6

Is it possible, programatically, to take someone's voice sample and produce a unique tone/property that could be used to create a synthesised speech?

For example, person A records himself. A unique tone is produced from this voice sample, and is being turned into synthesis speech. This allows people to use this synthetic voice in Text-to-Speech software, writing any text that they want that would be read in person A's voice.

Is it possible in today's terms? I know that there are companies that do this professionally, but generally, is it possible for a piece of software to do this?

desertnaut
  • 57,590
  • 26
  • 140
  • 166
Travier
  • 205
  • 2
  • 9
  • http://en.wikipedia.org/wiki/Siri, http://en.wikipedia.org/wiki/Google_Now, etc... – ElGavilan Apr 08 '14 at 17:31
  • If I understand correctly what you ask then I'd answer "no". You cannot generate a "complete voice", thus a voice usable for arbitrary "words" from a single "tone". You need separate samples for _all_ sounds, typically at least for diphones or better triphones. So a full catalogue of sounds by each speaker. – arkascha Apr 08 '14 at 17:40
  • OK, Thank you very much, arkascha. I was just thinking that, just like every person has a unique fingerprint, maybe different voices are distinguishable by some kind of a property. And ElGavilan, Siri doesn't work like that. It uses narrations recorded by a real woman. – Travier Apr 08 '14 at 19:26
  • As already reported, "no", you cannot do that with a single tone, but you can do with just a few sentences. I am one of the founders of Mivoq (https://www.mivoq.it): our online voice creation service is fully automatic and works with just a few tens of sentences. What you can try with just a few sentences is to search a similar voice in a big voice database, as they do at VocalID (https://www.vocalid.co/how). – Giulio Paci Sep 09 '16 at 18:12
  • I’m voting to close this question because it is not about programming as defined in the [help]. – desertnaut Mar 13 '21 at 10:14

3 Answers3

5

Using speaker adaptation methods you can achieve some results with comparably few training samples but still you should have some hundred sentences of the person - preferably with a phonetic transcription.

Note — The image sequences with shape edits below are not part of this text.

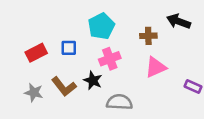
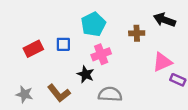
pink triangle: (156, 67) -> (162, 62), moved
brown L-shape: (64, 86) -> (59, 93), moved
gray star: (34, 93) -> (24, 94), moved

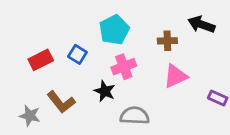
blue square: (63, 44) -> (77, 54), turned 32
pink triangle: (162, 62) -> (175, 76), moved
brown L-shape: (59, 93) -> (61, 102), moved

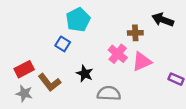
cyan pentagon: (114, 30) -> (78, 20), moved
red rectangle: (41, 60) -> (24, 69), moved
pink cross: (124, 67) -> (118, 54), moved, turned -30

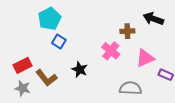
cyan pentagon: (78, 20) -> (50, 19), moved
pink triangle: (142, 62) -> (145, 58), moved
gray semicircle: (109, 93) -> (130, 88), moved

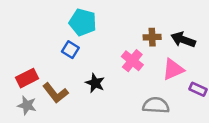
cyan pentagon: (50, 19) -> (83, 22), moved, turned -30
black arrow: (153, 19) -> (183, 40), moved

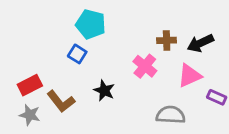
black arrow: (183, 40) -> (200, 43), turned -45

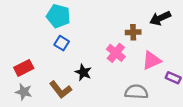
cyan pentagon: (91, 24) -> (58, 16), moved
black arrow: (200, 43) -> (160, 18), moved
brown L-shape: (61, 101) -> (61, 90), moved

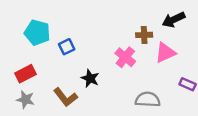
cyan pentagon: (58, 16) -> (37, 33), moved
blue square: (62, 43) -> (67, 47), turned 32
pink triangle: (152, 60) -> (165, 53), moved

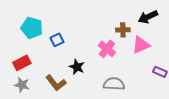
gray semicircle: (148, 100) -> (114, 84), moved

We once had this as a small lab exercise for students to record their own voices and train a voice model using HTS (http://hts.sp.nitech.ac.jp/). The "most simple" approach using HTS is to download the "Speaker dependent training demo" from this page and replace the training speech samples with your own recordings (of the same sentences!). We did this for another language with our own package though.

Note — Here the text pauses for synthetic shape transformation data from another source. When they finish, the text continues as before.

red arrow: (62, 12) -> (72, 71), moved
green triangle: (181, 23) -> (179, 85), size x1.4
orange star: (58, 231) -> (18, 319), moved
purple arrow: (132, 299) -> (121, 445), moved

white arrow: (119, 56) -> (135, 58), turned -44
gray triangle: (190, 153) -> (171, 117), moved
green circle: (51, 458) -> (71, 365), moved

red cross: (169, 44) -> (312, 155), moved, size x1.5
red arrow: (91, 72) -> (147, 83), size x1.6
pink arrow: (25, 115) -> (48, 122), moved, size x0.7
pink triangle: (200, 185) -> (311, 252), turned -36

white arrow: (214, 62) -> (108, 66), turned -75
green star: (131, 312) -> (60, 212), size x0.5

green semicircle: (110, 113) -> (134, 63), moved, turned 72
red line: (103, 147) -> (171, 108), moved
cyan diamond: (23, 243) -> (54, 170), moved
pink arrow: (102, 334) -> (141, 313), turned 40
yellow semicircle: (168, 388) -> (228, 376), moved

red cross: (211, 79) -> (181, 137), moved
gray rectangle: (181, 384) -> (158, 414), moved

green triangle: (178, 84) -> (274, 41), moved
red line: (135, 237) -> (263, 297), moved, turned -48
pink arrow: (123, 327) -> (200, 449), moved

I think MaryTTS (http://mary.dfki.de/) has some more convenient tools to assist with this process but I've never worked with that.

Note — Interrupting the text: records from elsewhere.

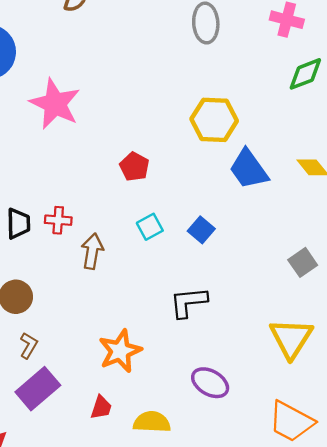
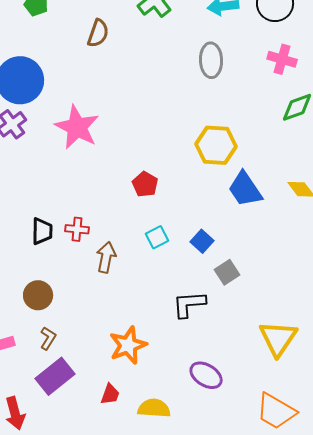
gray square: (303, 262) -> (227, 272), moved

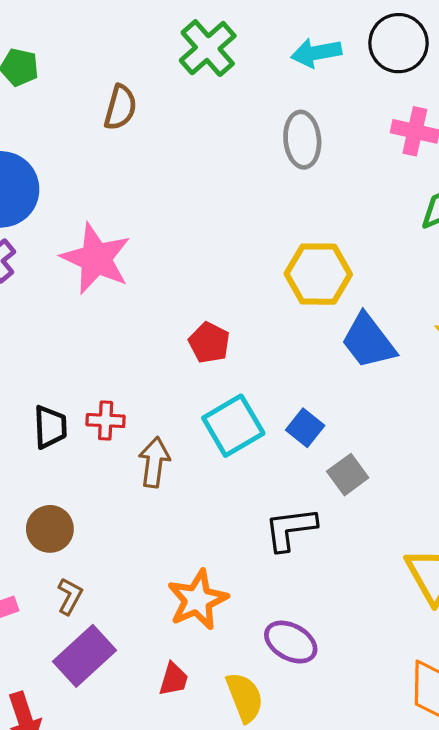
cyan square: (157, 237) -> (233, 426), size x1.6
purple ellipse: (206, 375) -> (291, 642), moved
yellow semicircle: (154, 408) -> (245, 697), turned 68

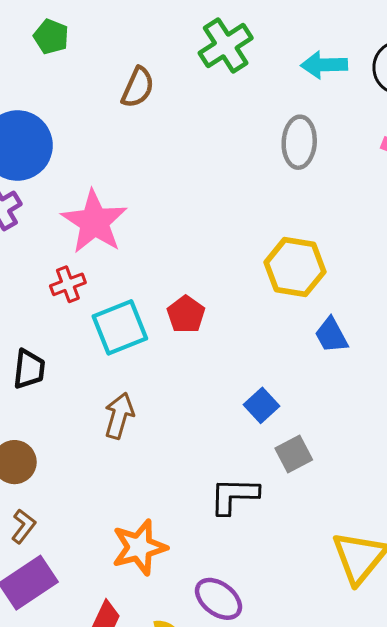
blue trapezoid: (368, 341) -> (331, 335), size x0.7
red cross: (106, 420) -> (68, 284), moved, turned -32
cyan square: (233, 426) -> (120, 327), moved

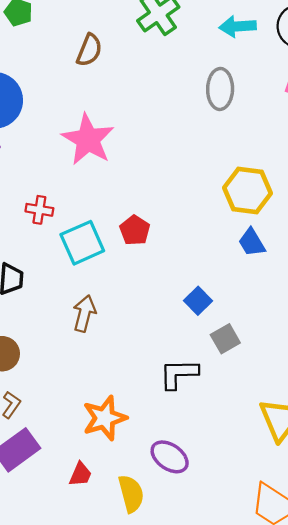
pink star: (94, 222) -> (88, 140), moved
yellow hexagon: (295, 267) -> (248, 191), moved
red cross: (68, 284) -> (39, 210), turned 32

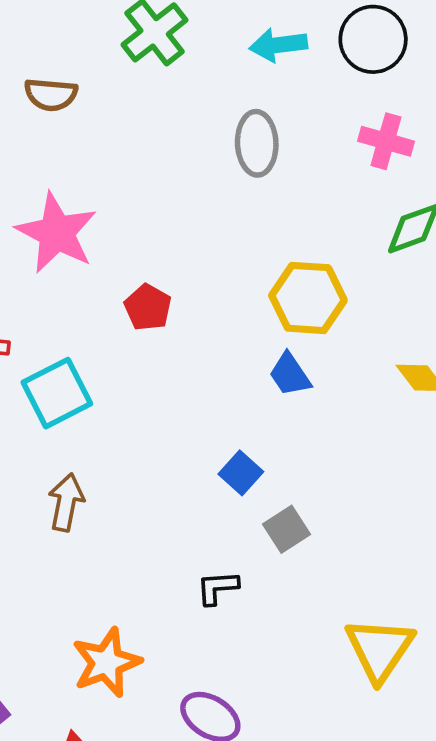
brown semicircle: (89, 50) -> (51, 94), turned 76
red pentagon: (135, 230) -> (148, 307), moved
blue trapezoid: (252, 242) -> (290, 374), moved
black L-shape: (179, 374) -> (217, 588), size x0.7

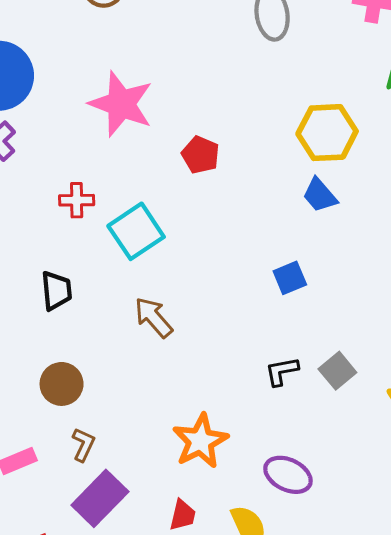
blue square: (241, 473) -> (290, 278), turned 32
brown arrow: (66, 502) -> (154, 317), turned -45
gray square: (287, 529) -> (337, 371), moved

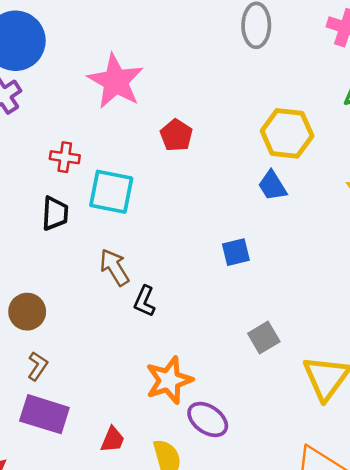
cyan square: (136, 231) -> (111, 192), turned 36
black trapezoid: (56, 291) -> (55, 213), moved
black L-shape: (282, 371) -> (145, 301), moved, turned -64
orange star: (200, 441) -> (169, 380), moved
purple rectangle: (100, 498) -> (44, 414), turned 54

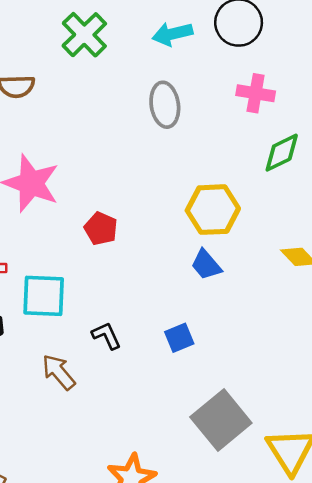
black L-shape: (145, 301) -> (106, 336), moved, turned 140
gray square: (264, 337) -> (221, 420), size x1.8

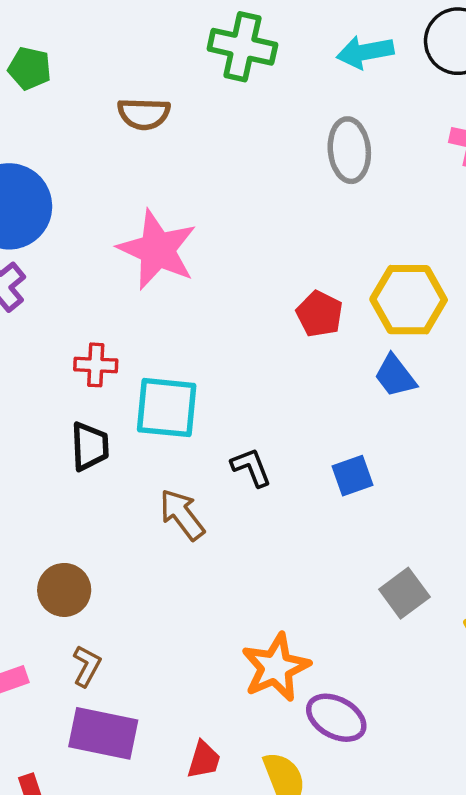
green cross: (84, 35) -> (242, 47), turned -36
red pentagon: (101, 229) -> (319, 314), moved
gray square: (221, 420) -> (404, 593), size x0.6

But still - for high quality voices, you should have thousands of recorded sentences.

Markus Toman
  • 151
  • 2
  • 6
0

In 2021 and beyond I suggest to use mozilla/tts which is the best if you want to step in and use an existing, proven stack.

Jankapunkt
  • 8,128
  • 4
  • 30
  • 59
0

Seven years later, you can use your voice for text-to-speech:

Overdub: Ultra realistic text to speech voice cloning https://www.descript.com/overdub

There was a Bloomberg documentary about "Lyrebird", a neural network that can learn your voice and then you can make new sentences with it. Descript was founded by the people who made Lyrebird and now offers this service, and non-linear editing for synthesized audio.

Link to the Bloomberg documentary on YouTube: https://www.youtube.com/watch?v=VnFC-s2nOtI

Tagon
  • 1
  • 1